“Prep room” someone says. A hospital gown. A hard table. No one explains anything. The razor scrapes across my pubic bone. I am embarrassed. Humiliated. Then more. An enema with an effect so immediate I barely make it to the toilet. The nurse stands outside the curtained doorway. “Aren’t you finished yet?” she asks.
“No,” I say. The cramping might be from the baby. Or maybe not. A hot stream fires into the toilet. Why have they done this to me? Why won’t this woman—this nurse—or whoever she is step back from the curtain? Finally, legs shaking, I emerge.

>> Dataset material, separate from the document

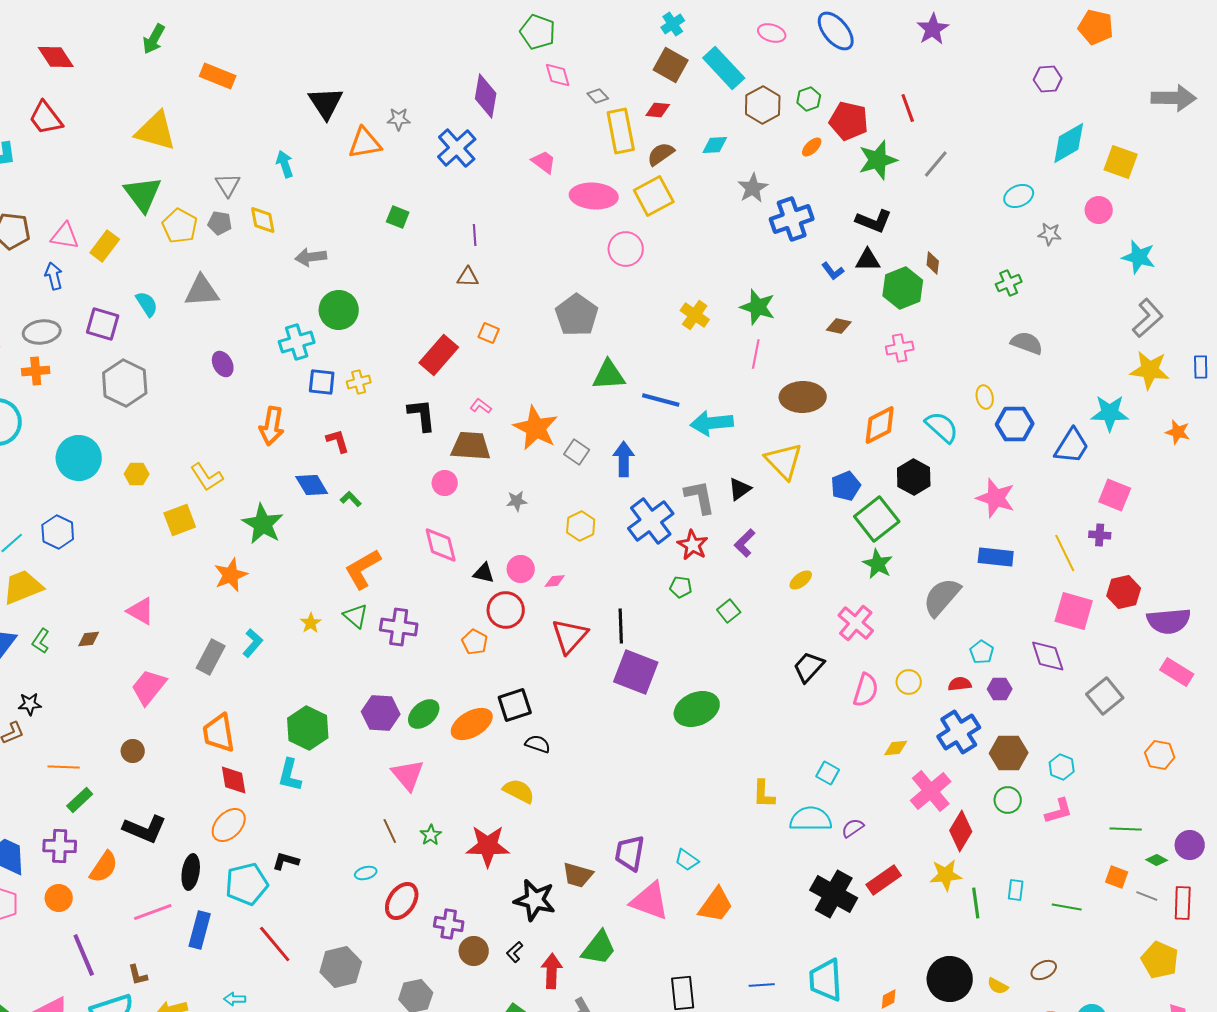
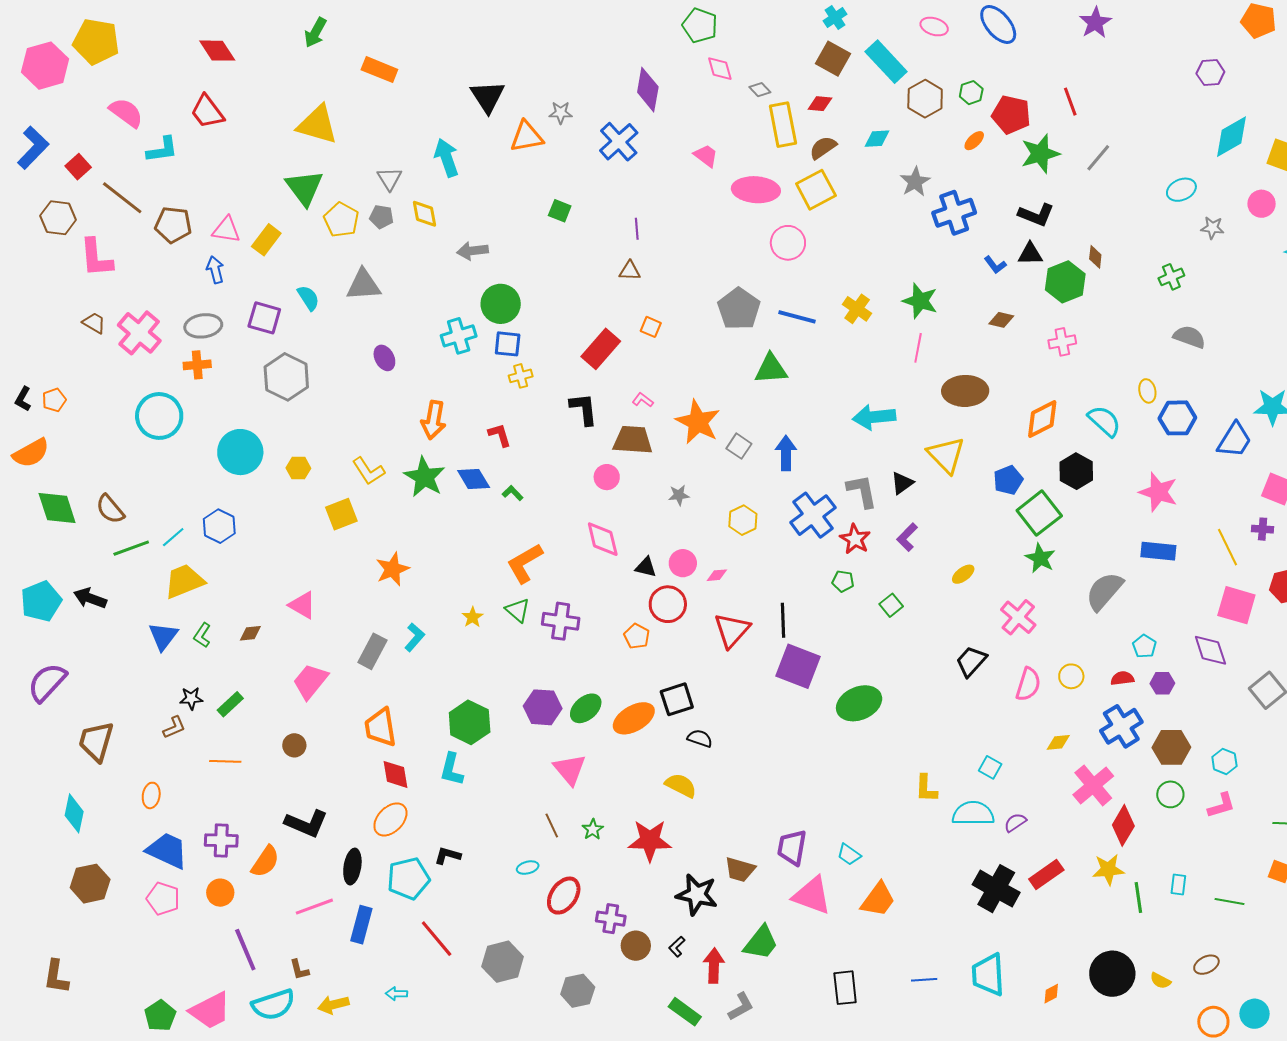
cyan arrow: (285, 164) -> (447, 158), size x1.4
blue square: (322, 382) -> (508, 344), moved
blue line: (661, 400) -> (797, 317), moved
green star: (263, 524) -> (425, 477), moved
green rectangle: (80, 800) -> (230, 704), moved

White room. A bed. The TV murmurring.
I am alone.
I want my mother. I want Sarah. I want my boyfriend. I want him to bring me a bouquet of long-stemmed roses so red that they are almost black. Like my father brought my mother when I was born. She pressed them in my baby book. Which I won’t have.
Don’t need a baby book.
Don’t bring roses.
Just come.
Still morning. Still alone. Nurses come in and lift the sheet. Spread my legs. Talk to each other but not to me—as if I am only my lower half. No eyes. No mouth. No heart. Their hands are inside me. Probing. I am mortified. Sick with pain.
TV prattles. Clock ticks. Contractions compress my body like a vise turning tighter. Tighter. Still morning.
Sarah appears in my doorway. Someone is watching the kids. “I can’t do this,” I tell her. Teeter toward the toilet. Vomit.
“We all feel that way,” she says, and gives me a roll of Lifesavers from her purse. “They can’t give you anything to eat or drink, but these will help you.” Milk white vase of artificial violets on my nightstand. Then gone.
Time tips into afternoon. More nurses. More hurt. Speaking in centimeters. Then words. “Doctor O. has a dinner party to go to at 7:30,” one says to the other. Injection. Something long and plastic torn from a cellophane wrapper. Pushed inside me. A rush of wetness between my legs--warm and urgent. Floodwaters spilling over a riverbank. River of pain.
Gurney.
Hallway.
Delivery room. Masked men. Masked women. An animal howling. “No sounds,” the older man says. “I don’t want to hear any sounds from you.” Light whiter than white. I am blind. Arms strapped. Body splitting in two. Body splitting into a miracle.
4:10 p.m.
Baby out. Baby crying. Baby whisked away. Baby. “A boy,” the younger man says. “Your first?”
“She’s an unwed mother,” the older man says. Silence.
Stitches. Down there. I am ruined. Disfigured, I think. Maimed. Burning freezing shaking. My hair a lump of knots so thick I must turn my head to get comfortable.
Wheeled out the door. Hallway has a shiny floor. Eyes closing.